Workshop on Emerging Topics in Cancer Evolution
Motivation and Workshop Goals
Cancer results from an evolutionary process that yields a heterogeneous tumor with distinct subpopulations and varying sets of somatic mutations. Viewing cancer through the lens of evolution is critical to improve our understanding of tumorigenesis and ultimately treatment of cancer. The workshop will focus on algorithms and models of evolutionary processes in cancer. Specifically, we aim to bring together the algorithmically-focused side of the cancer evolution community with the biologically-focused side. Topics could include:
- Reconstruction of the cancer phylogenies based on both bulk and single cell genomic, transcriptomic and epigenomic sequencing data;
- Identification of common evolutionary patterns and trajectories in cancers;
- Inference and deconvolution of mutational signatures of cancers and the associated therapeutic opportunities;
- Inferring selection, patterns of migration, and the impact of neutral evolution on cancer progression and malignancy;
- Adaptive therapies for treating cancer based on evolutionary models; and
- Other topics related to cancer evolution.
Workshop Organizers
- Mohammed El-Kebir is an Assistant Professor of Computer Science at the University of Illinois at Urbana-Champaign. Dr. El-Kebir received his Ph.D. in computer science from CWI / VU University Amsterdam. Dr. El-Kebir is also the recipient of NSF CRII and CAREER Awards. His lab focuses on the development of theory, models and methods for cancer phylogenetics.
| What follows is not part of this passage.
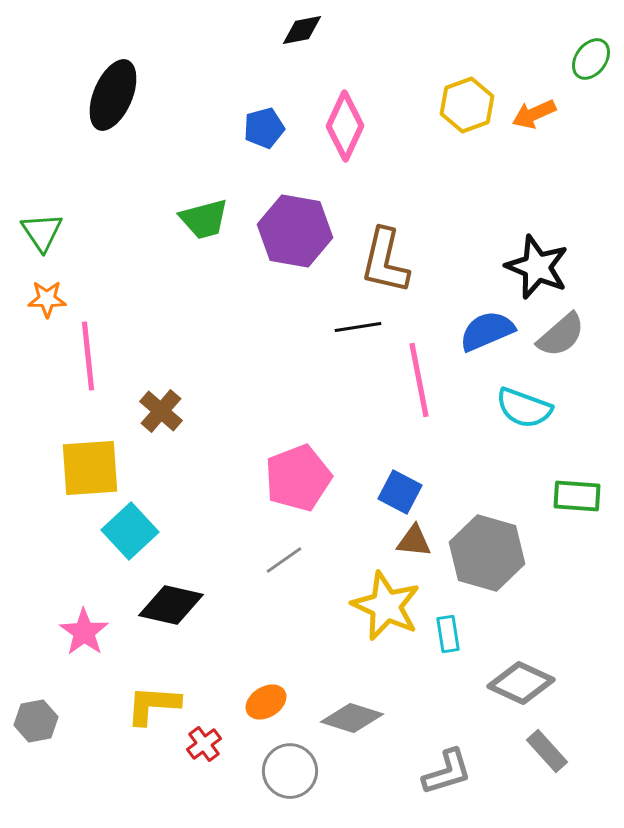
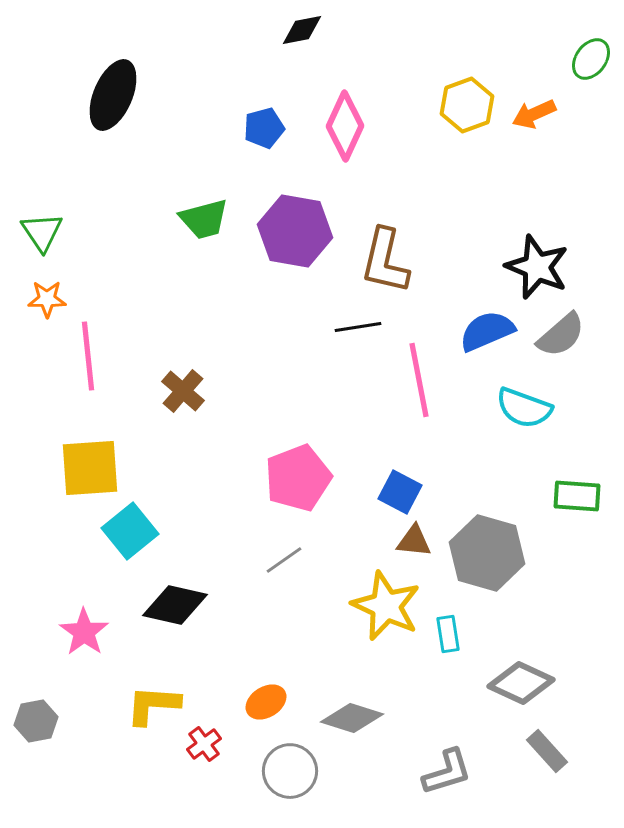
brown cross at (161, 411): moved 22 px right, 20 px up
cyan square at (130, 531): rotated 4 degrees clockwise
black diamond at (171, 605): moved 4 px right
- Quaid Morris is a Full Member in the Computational and System Biology program at Memorial Sloan Kettering Cancer Centre and he holds a CCAI chair through the Vector Institute for Artificial Intelligence. He still holds a status-only full professorship in Molecular Genetics and Computer Science at the University of Toronto. Dr Morris received his Ph.D. in Computational Neuroscience from MIT. His lab uses machine learning and artificial intelligence to do biomedical research, focusing on cancer evolution, post-transcriptional regulation, automated phenotyping and electronic medical records.
- Layla Oesper is an Assistant Professor of Computer Science at Carleton College. Dr. Oesper received her B.A. in mathematics from Pomona College and her Sc.M and Ph.D. in Computer Science from Brown University. Dr. Oesper is also the recipient of NSF CRII and CAREER Awards. Her lab focuses on the design of computational methods related to inference and analysis of cancer evolution.
- Cenk Sahinalp is a Senior Investigator at the Cancer Data Science Laboratory in National Cancer Institute, Bethesda, MD. His lab focuses on algorithmic problems in computational cancer biology, including those related to tumor evolution and intratumor heterogeneity.